Software developer and data geek with 18+ years delivering web, mobile, and defense systems that ship to production. My focus is on analytics platforms, APIs and developer tooling. My open-source work ranges from compilers and automation frameworks to GIS data products. I weave AI-assisted workflows into day-to-day engineering to accelerate delivery and quality.
I've been writing code for over 20 years, and I've used every productivity tool that came along: better IDEs, better frameworks, better testing libraries. None of them changed my output significantly (maybe 10-20%). There's a running joke in the vim community about spending hours tuning your config to save 4 seconds a day, and honestly that's been the story of developer tooling for as long as I can remember. xkcd even made a chart for it: map how often you do a task against how much time you'd save, and you can figure out whether automating it is worth the effort. The answer, almost always, is no. The math just doesn't work out.
AI broke that chart. It collapsed the "time to automate" column to near zero, which means optimizations that were never worth the setup cost are suddenly free. I've written before about why I don't think AI is our competitor, but that was the philosophical argument. This is the practical one. Over the past two years, AI has changed my output by several multiples, not the 20% I got from every tool before it. But the benefit wasn't evenly distributed. The more I already knew about a domain, the more AI amplified my work, so the changes are more pronounced in my hobby projects – where I'm the only cook in the kitchen and know when AI is bullshitting me (it also helps that I'm not as anal about the quality of my code when I'm the only one contributing to it). There's a hierarchy I keep seeing play out:
novice < AI < expert < novice + AI < expert + AI
The interesting part isn't the middle, most people assume experts beat raw AI output. It's the ends. A novice with AI leapfrogs a bare expert, but an expert with AI compounds in a way that nothing else in that chain does. I've seen this play out in software, in real estate analysis, in writing, and I think it generalizes to any knowledge work. The xkcd chart has an axis people ignore: knowing which tasks are worth automating in the first place. An expert doesn't just use AI faster, they know when to push back, when AI's suggestion is confidently wrong and the right move is to throw it out and do the thing by hand. This judgment comes from battle scars earned in combat, judgment that employers are willing to pay a premium for because AI still lacks it.
Software developers are brick layers. We lay bricks (code) to build structures (software). AI has made it possible to lay bricks much faster, let's say 5-10x faster. But those bricks are of inferior quality.
For small buildings, a simple script, a landing page, a basic CRUD app, this doesn't matter. The structure is small enough that slightly crooked bricks won't cause problems. The building holds up fine, and you got it done in a day instead of a week. This is why "vibe coding" works for simple projects. I've seen people with no programming background ship functional apps in a weekend using nothing but AI. For that use case, AI is genuinely a superpower.

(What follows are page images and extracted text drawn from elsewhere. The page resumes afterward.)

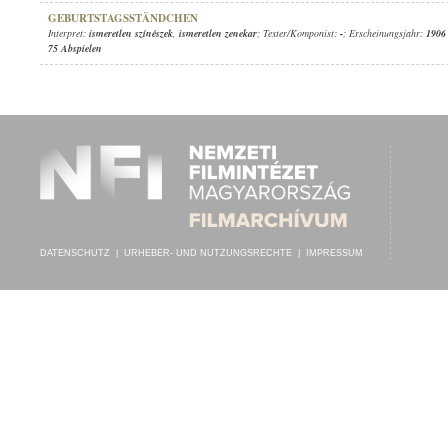
GEBURTSTAGSSTÄNDCHEN
Interpret:
ismeretlen színészek
,
ismeretlen zenekar
; Texter/Komponist:
-
; Erscheinungsjahr:
1906
75 Abspielen
DATENSCHUTZ
|
URHEBER- UND NUTZUNGSRECHTE
|
IMPRESSUM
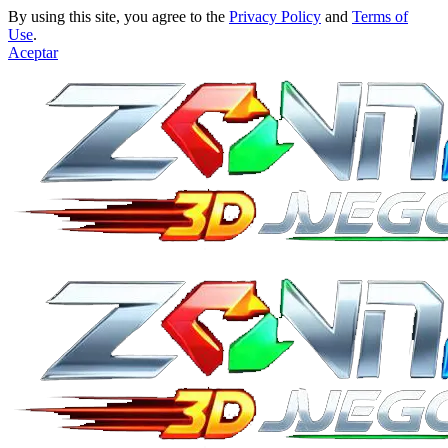
By using this site, you agree to the
Privacy Policy
and
Terms of
Use
.
Aceptar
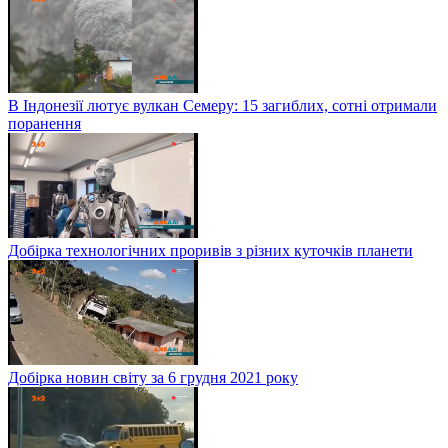
В Індонезії лютує вулкан Семеру: 15 загиблих, сотні отримали
поранення
Добірка технологічних проривів з різних куточків планети
Добірка новин світу за 6 грудня 2021 року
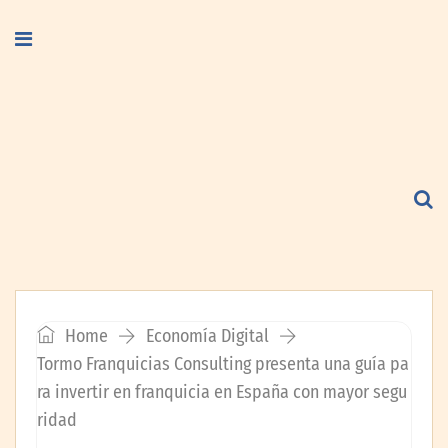
Home
Economía Digital
Tormo Franquicias Consulting presenta una guía pa
ra invertir en franquicia en España con mayor segu
ridad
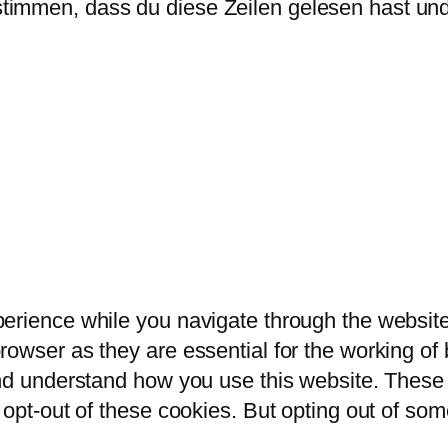
immen, dass du diese Zeilen gelesen hast und 
erience while you navigate through the website.
owser as they are essential for the working of b
and understand how you use this website. These 
 opt-out of these cookies. But opting out of so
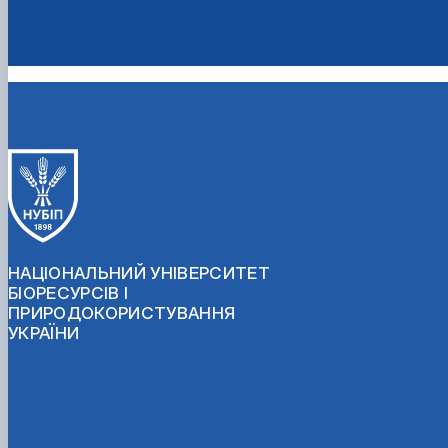
НАЦІОНАЛЬНИЙ УНІВЕРСИТЕТ
БІОРЕСУРСІВ І
ПРИРОДОКОРИСТУВАННЯ
УКРАЇНИ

But for larger structures, complex backend systems, distributed architectures, anything that needs to scale, those inferior bricks start to compound. Each slightly-off brick makes the next layer a little more crooked. Before long, you've got a tower of Jenga that looks impressive from the outside but wobbles when you touch it. AI can write spaghetti code too, and will gladly do so without supervision. To make matters worse, it's really good at patterning off of good code without understanding the nuance – resulting in spaghetti code disguised as good code, complete with polymorphism and other compartmentalization techniques you rarely see present in regular spaghetti code. The result is that it's not always obvious to either the AI itself or the rookie dev why the code written by AI is buggy.
An experienced developer knows tricks that go beyond individual brick quality. They know how to design the foundation so that imperfect bricks still result in a stable structure. They know architectural patterns that distribute load. They know how to reinforce the structure. But the biggest leverage isn't in fixing bad bricks after they're laid. It's in telling AI "build a wall this shape that supports this weight" and letting it figure out which bricks go where. That's the difference between giving AI imperative instructions vs. declarative constraints: "lay this brick here, then that one there" vs. "here's what the finished structure needs to look like, here's what it needs to support, go." The tighter the constraint, the less it matters that individual bricks are crooked, because the structure they're going into was designed to handle it. If AI managed to put together a level surface out of two crooked bricks by aligning them perfectly, more power to it.
There's a trade-off, and it's a sneaky one. The same leverage that makes AI powerful makes it easy to coast. If AI handles the brick-laying and the output looks good enough, the temptation is to stop paying attention. I've caught myself doing this — accepting AI's output without scrutinizing it because it looked reasonable, only to find a subtle bug later that I would've spotted immediately if I'd been paying attention. Expertise stays sharp through use. Autopilot is comfortable, and comfort is where skills go to die.
The experts who get the most out of AI aren't the ones using it to do less. They're the ones treating it as a new skill to master, with its own nuances, failure modes, and tricks. Knowing when AI is confidently wrong, knowing how to constrain problems declaratively, knowing which output to trust and which to throw out — that's a skill set that barely existed two years ago, and it compounds on top of our existing domain expertise. With raw output being so easy to generate, the best use of human skillset is no longer producing output, but pruning it.